One of my favorite ideas is to make a list of goals I want to achieve during the birth process. They can be anything from big (I want to have an unmedicated birth) to simple (I want scented candles, for example). This way if things do go off-course, I can revisit my list and remember all the things that went right. All the things that happened according to plan. Under my control. Seriously, my favorite idea. I want lots of things on this list that can't possibly go wrong. One thing I want on that list is really shallow: favors for visitors.
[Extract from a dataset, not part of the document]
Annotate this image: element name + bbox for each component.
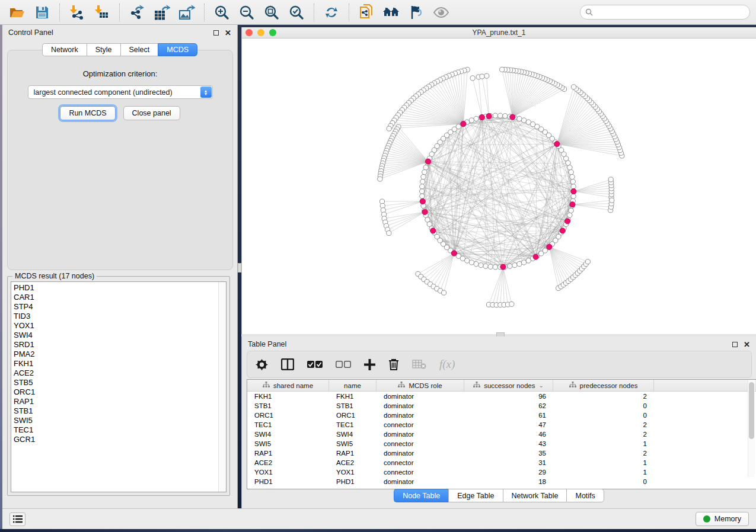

I know, it's unbelievably silly. But here's why I want it: we knew that Abigail had serious heart issues by the time I hit the 3rd trimester and no one let me forget it. They all had good intentions when they plied me for details on our latest specialist visit, but it still set a really negative tone. I purposely didn't tell many of my Florida friends about Abigail's heart issues and it was soooo peaceful. I didn't have a single discussion about life-threatening issues at my Florida baby shower. But most of the time, if I wanted that "Yay, congrats!" attention most pregnant women get, I only found it in the aisles of Babies R Us. And once Abigail was born and we had a diagnosis, it only got worse. Most people acted like Abigail had died. I heard, "I'm so sorry" about a million times. It sucked. It felt like no one was happy for me. It wasn't until we moved back to Florida when Abigail was almost four months old and a friend turned the first "Ladies' Night" into a "Welcome, Abigail" party that I felt like someone was happy I had a baby. (TB, I don't know if I ever properly thanked you for that party and that cake with the yellow flowers, but it meant a lot to me. A lot). A child is a blessing and I will never let that happen to my family again. So I want a celebration. And one of my favorite parts of celebrations (other than good food) is favors. They are these frivolous little light-hearted luxuries. And I want that. So if you know me IRL, come visit me in the hospital. Paste your biggest damn smile on your face, say "Congratulations!" until you're sick of the word, and feel free to bring Abigail a balloon that says "Big sister" on it. And you will walk away with a kick-ass favor (that I will definitely get started planning) and you will have made my day. And no matter what else goes wrong, even if I have another c-section, I don't get to see her for three hours after her birth, I can't breastfeed, and this baby spends days in the NICU, it will be a celebration. And that will be healing.
I have lots of other things to sort through, think about, talk to Matt about, prepare for in the next three months and I am really looking forward to it all. I'm so excited to get another chance to rock another little girl in my arms, put little pink fleece socks on her tiny feet, and watch Abigail give her gentle kisses on her forehead. This child will be just as loved as Abigail, but this time, her mama will be a lot more whole.